Delhi-Berlin-Tehran Merkel Stops German Involvement in Tehran Oil Transactions

Under pressure from Washington, German Chancellor Angela Merkel is moving to end German central bank involvement in oil payments between India and Iran. The deal had angered politicians in the US who believe Germany had been used to circumvent sanctions against Tehran.

German Chancellor Angela Merkel has called for a halt to payments from India to an Iranian bank through Germany's central bank.

German Chancellor Angela Merkel has called for a halt to payments from India to an Iranian bank through Germany's central bank.

The German government reportedly plans to halt an oil deal worth billions of euros between India and Iran -- a deal which involved payments via Germany's central bank -- that had been sharply criticized by the United States government. On Tuesday, the German financial newspaper Handelsblatt cited high-ranking government sources close to Chancellor Angela Merkel stating that the Bundesbank would stop its involvement in the deals.

The sources cited by Handelsblatt said the Bundesbank would process payments for oil deliveries that have already taken place, but would not permit further deals in the future. Both the Bundesbank and the controversial European-Iranian Trading Bank (EIHB) had been used by India previously to transfer payments to Iran in a move American officials believed had been designed to circumvent sanctions against Tehran.

EIHB, described by some as the "house bank of the mullahs," has been the subject of considerable controversy since the European Union approved stricter sanctions against Tehran in July 2010 under pressure from the US. Officials in Washington believe that the small financial institution is being used to circumvent sanctions.

Before Merkel intervened, a spokesperson for the US Treasury Department said Washington had been concerned about reports that the German government had authorized EIHB to process Indian oil payments to Iran. The Bundesbank had accepted money transfers from the Indian central bank, which it then passed along to the EIHB, the money's final conduit on its way to Tehran.

Handelsblatt cited unnamed business sources expressing irritation over the government's move because, they claimed, not all of the wire transfers made by the Indians had been intended for Tehran. Business sources told Handelsblatt that part of the money had been intended to cover bills still owed to German companies by Iranian trading partners. An unnamed industry source told the newspaper that "German firms would now be sitting on receivables in the three-digit millions."

Deal Related to Release of German Journalists

Information obtained by SPIEGEL ONLINE indicates that the Indian-Iranian transactions were tied to the negotiations over the release of two German journalists in Iran at the end of February. Last week, German government sources said that the deal was one of several options during the sensitive negotiations over the release of the Germans. Ultimately, the German government considered the approval of the transaction to be acceptable. SPIEGEL ONLINE sources said the transactions were approved just days after the reporters' release.

The two Bild am Sonntag reporters were arrested in Iran in October 2010 because they interviewed the son of Sakineh Mohammadi Ashtiani, the Iranian woman who received international attention after being convicted for adultery and sentenced to death by stoning. The pair had entered the country on tourist visas instead of on journalism visas.
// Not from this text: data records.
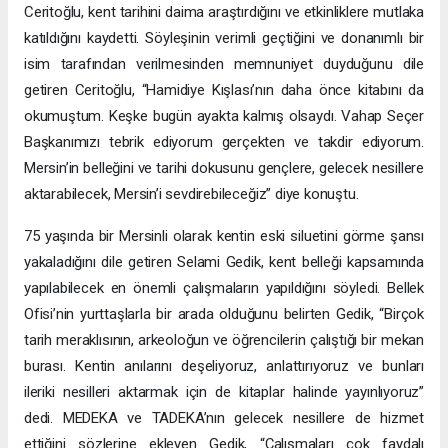
Ceritoğlu, kent tarihini daima araştırdığını ve etkinliklere mutlaka
katıldığını kaydetti. Söyleşinin verimli geçtiğini ve donanımlı bir
isim tarafından verilmesinden memnuniyet duyduğunu dile
getiren Ceritoğlu, “Hamidiye Kışlası’nın daha önce kitabını da
okumuştum. Keşke bugün ayakta kalmış olsaydı. Vahap Seçer
Başkanımızı tebrik ediyorum gerçekten ve takdir ediyorum.
Mersin’in belleğini ve tarihi dokusunu gençlere, gelecek nesillere
aktarabilecek, Mersin’i sevdirebileceğiz” diye konuştu.
75 yaşında bir Mersinli olarak kentin eski siluetini görme şansı
yakaladığını dile getiren Selami Gedik, kent belleği kapsamında
yapılabilecek en önemli çalışmaların yapıldığını söyledi. Bellek
Ofisi’nin yurttaşlarla bir arada olduğunu belirten Gedik, “Birçok
tarih meraklısının, arkeoloğun ve öğrencilerin çalıştığı bir mekan
burası. Kentin anılarını deşeliyoruz, anlattırıyoruz ve bunları
ileriki nesilleri aktarmak için de kitaplar halinde yayınlıyoruz”
dedi. MEDEKA ve TADEKA’nın gelecek nesillere de hizmet
ettiğini sözlerine ekleyen Gedik, “Çalışmaları çok faydalı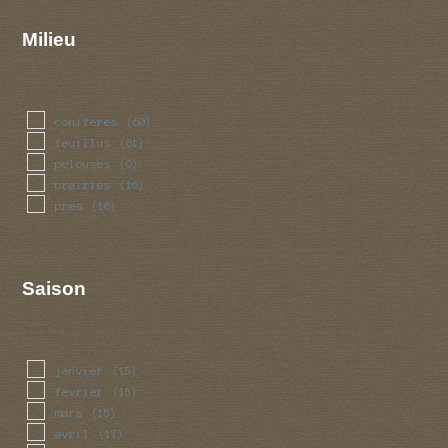
Milieu
coniferes
(60)
feuillus
(61)
pelouses
(9)
prairies
(16)
pres
(16)
Saison
janvier
(15)
fevrier
(15)
mars
(15)
avril
(17)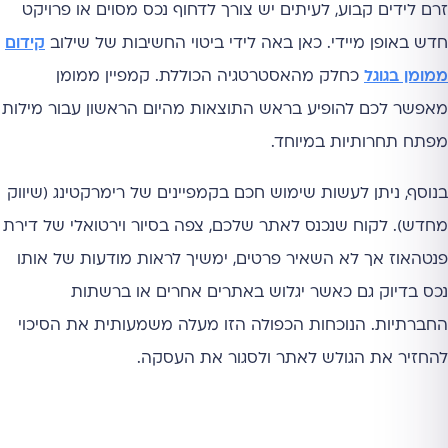
זרם לידים קבוע, לעיתים יש צורך לדחוף נכס מסוים או פרויקט
חדש באופן מיידי. כאן באה לידי ביטוי החשיבות של שילוב
קידום
ממומן בגוגל
כחלק מהאסטרטגיה הכוללת. קמפיין ממומן
מאפשר לכם להופיע בראש התוצאות מהיום הראשון עבור מילות
מפתח תחרותיות במיוחד.
בנוסף, ניתן לעשות שימוש חכם בקמפיינים של רימרקטינג (שיווק
מחדש). לקוח שנכנס לאתר שלכם, צפה בסיור וירטואלי של דירת
פנטהאוז אך לא השאיר פרטים, ימשיך לראות מודעות של אותו
נכס בדיוק גם כאשר יגלוש באתרים אחרים או ברשתות
החברתיות. הנוכחות הכפולה הזו מעלה משמעותית את הסיכוי
להחזיר את הגולש לאתר ולסגור את העסקה.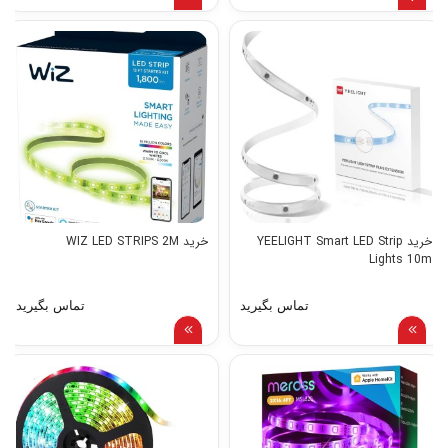
خرید YEELIGHT Smart LED Strip
خرید WIZ LED STRIPS 2M
Lights 10m
تماس بگیرید
تماس بگیرید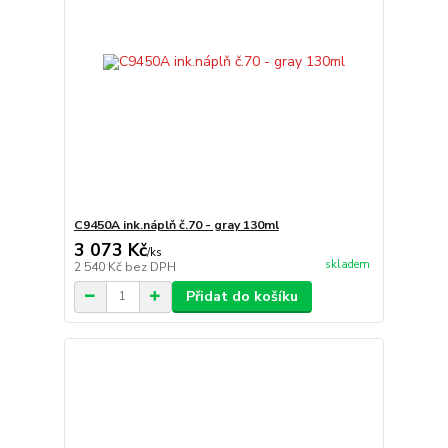
C9450A ink.náplň č.70 - gray 130ml
3 073 Kč
/
ks
skladem
2 540 Kč
bez DPH
Přidat do košíku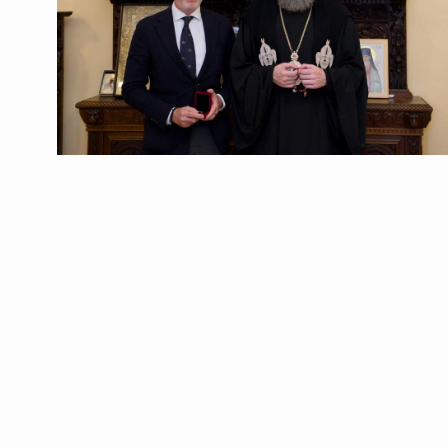
ოთარ შამუგია ბაქოში
6
მინისტერიალზე სიტყ
ᲔᲙᲝᲜᲝᲛᲘᲙᲐ
10/05/2022
გოგიტა თოდრაძე სა
სტატისტიკის ეროვნუ
7
სამსახურის…
ᲔᲙᲝᲜᲝᲛᲘᲙᲐ
10/05/2022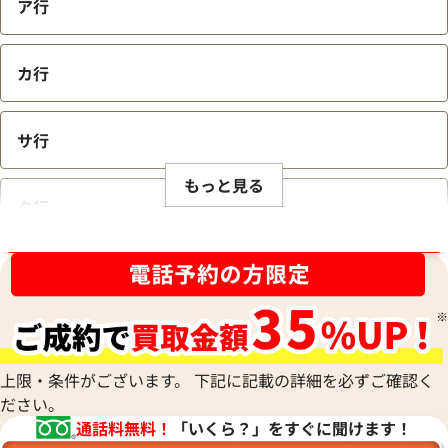
ア行
カ行
サ行
もっと見る
タ行
ブランド品買取強化中！売るなら今！
ナ行
ハ行
上限・条件がございます。 下記に記載の詳細を必ずご確認く
ださい。
マ行
通話料無料！
「いくら？」をすぐに聞けます！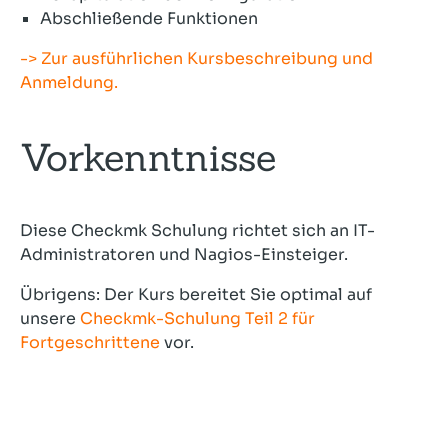
Abschließende Funktionen
-> Zur ausführlichen Kursbeschreibung und
Anmeldung.
Vorkenntnisse
Diese Checkmk Schulung richtet sich an IT-
Administratoren und Nagios-Einsteiger.
Übrigens: Der Kurs bereitet Sie optimal auf
unsere
Checkmk-Schulung Teil 2 für
Fortgeschrittene
vor.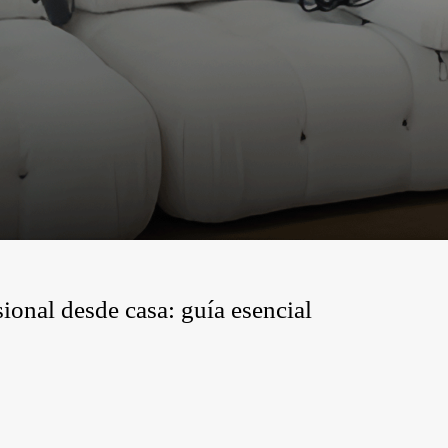
ional desde casa: guía esencial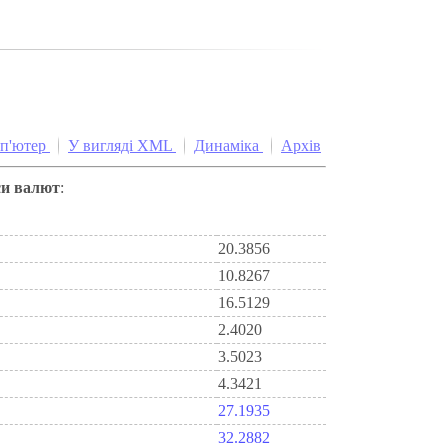
мп'ютер
У вигляді XML
Динаміка
Архів
си валют
:
20.3856
10.8267
16.5129
2.4020
3.5023
4.3421
27.1935
32.2882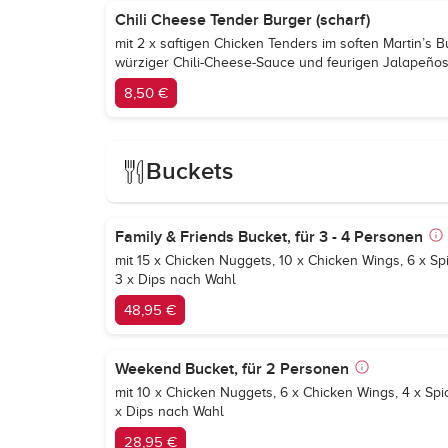
Chili Cheese Tender Burger (scharf)
mit 2 x saftigen Chicken Tenders im soften Martin’s B
würziger Chili-Cheese-Sauce und feurigen Jalapeño
8,50 €
Buckets
Family & Friends Bucket, für 3 - 4 Personen
mit 15 x Chicken Nuggets, 10 x Chicken Wings, 6 x S
3 x Dips nach Wahl
48,95 €
Weekend Bucket, für 2 Personen
mit 10 x Chicken Nuggets, 6 x Chicken Wings, 4 x Sp
x Dips nach Wahl
28,95 €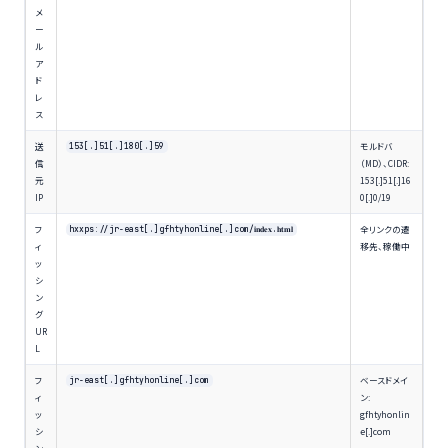
メ
ー
ル
ア
ド
レ
ス
送
モルドバ
153[.]51[.]180[.]59
信
（MD）、CIDR:
元
153[.]51[.]16
IP
0[.]0/19
フ
全リンクの遷
hxxps://jr-east[.]gfhtyhonline[.]com/𝐢𝐧𝐝𝐞𝐱.𝐡𝐭𝐦𝐥
ィ
移先、稼働中
ッ
シ
ン
グ
UR
L
フ
ベースドメイ
jr-east[.]gfhtyhonline[.]com
ィ
ン:
ッ
gfhtyhonlin
シ
e[.]com
ン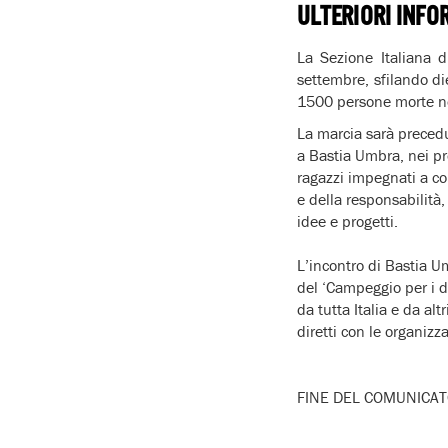
ULTERIORI INFO
La Sezione Italiana d
settembre, sfilando di
1500 persone morte ne
La marcia sarà preced
a
Bastia Umbra,
nei pr
ragazzi impegnati a colt
e della responsabilità,
idee e progetti.
L’incontro di Bastia U
del
‘Campeggio per i di
da tutta Italia e da al
diretti con le organizz
FINE DEL COMUNIC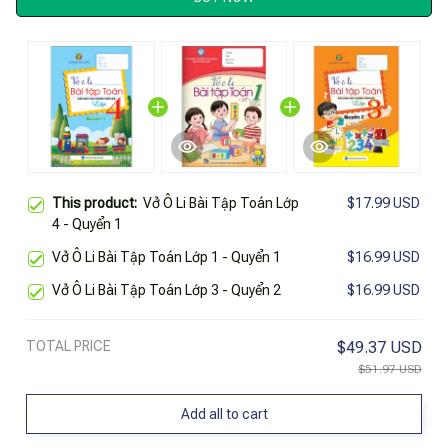
This product:
Vở Ô Li Bài Tập Toán Lớp
$17.99 USD
4 - Quyển 1
Vở Ô Li Bài Tập Toán Lớp 1 - Quyển 1
$16.99 USD
Vở Ô Li Bài Tập Toán Lớp 3 - Quyển 2
$16.99 USD
TOTAL PRICE
$49.37 USD
$51.97 USD
Add all to cart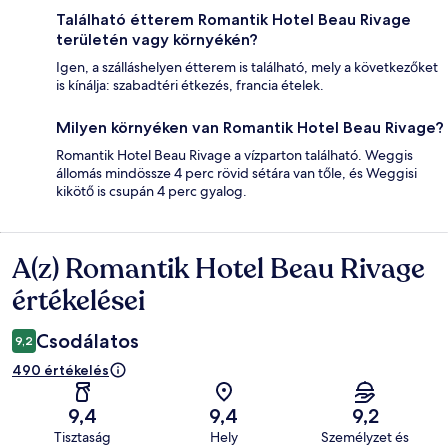
Található étterem Romantik Hotel Beau Rivage
területén vagy környékén?
Igen, a szálláshelyen étterem is található, mely a következőket
is kínálja: szabadtéri étkezés, francia ételek.
Milyen környéken van Romantik Hotel Beau Rivage?
Romantik Hotel Beau Rivage a vízparton található. Weggis
állomás mindössze 4 perc rövid sétára van tőle, és Weggisi
kikötő is csupán 4 perc gyalog.
A(z) Romantik Hotel Beau Rivage
Értékelések
értékelései
Csodálatos
9,2
490 értékelés
9,4
9,4
9,2
Tisztaság
Hely
Személyzet és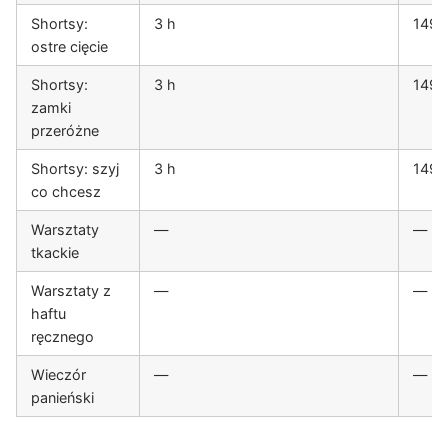
Shortsy:
3 h
149 z
ostre cięcie
Shortsy:
3 h
149 z
zamki
przeróżne
Shortsy: szyj
3 h
149 z
co chcesz
Warsztaty
—
—
tkackie
Warsztaty z
—
—
haftu
ręcznego
Wieczór
—
—
panieński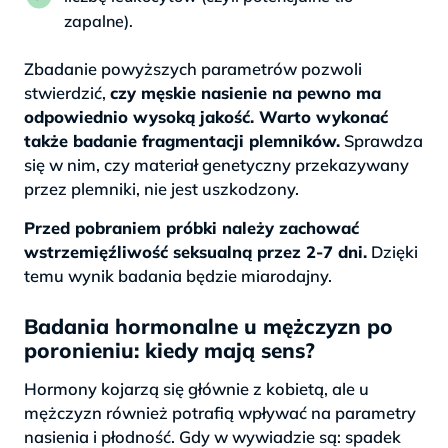
zapalne).
Zbadanie powyższych parametrów pozwoli
stwierdzić,
czy męskie nasienie na pewno ma
odpowiednio wysoką jakość. Warto wykonać
także badanie fragmentacji plemników.
Sprawdza
się w nim, czy materiał genetyczny przekazywany
przez plemniki, nie jest uszkodzony.
Przed pobraniem próbki należy zachować
wstrzemięźliwość seksualną przez 2-7 dni.
Dzięki
temu wynik badania będzie miarodajny.
Badania hormonalne u mężczyzn po
poronieniu: kiedy mają sens?
Hormony kojarzą się głównie z kobietą, ale u
mężczyzn również potrafią wpływać na parametry
nasienia i płodność. Gdy w wywiadzie są: spadek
The timing proved to be fortuitous for the Indians, who had been seeking alternative paths for financing its deals with Iran after eliminating direct financial relations with Tehran under pressure from the United States.

In Germany, India found the EIHB and the Bundesbank as willing partners. Indian media reported several times on the complicated negotiations in January and February. A month later, the deal appeared to be sealed. Each year, Indian imports oil worth about $12 billion from Iran.

EIHB officials did not comment to journalists on the latest development. For its part, the Bundesbank said it was obligated to complete transactions on behalf of customers if they did not violate any European Union regulations. Last week, a German government spokesperson also pointed out the oil deals are not part of the EU sanctions package passed last year.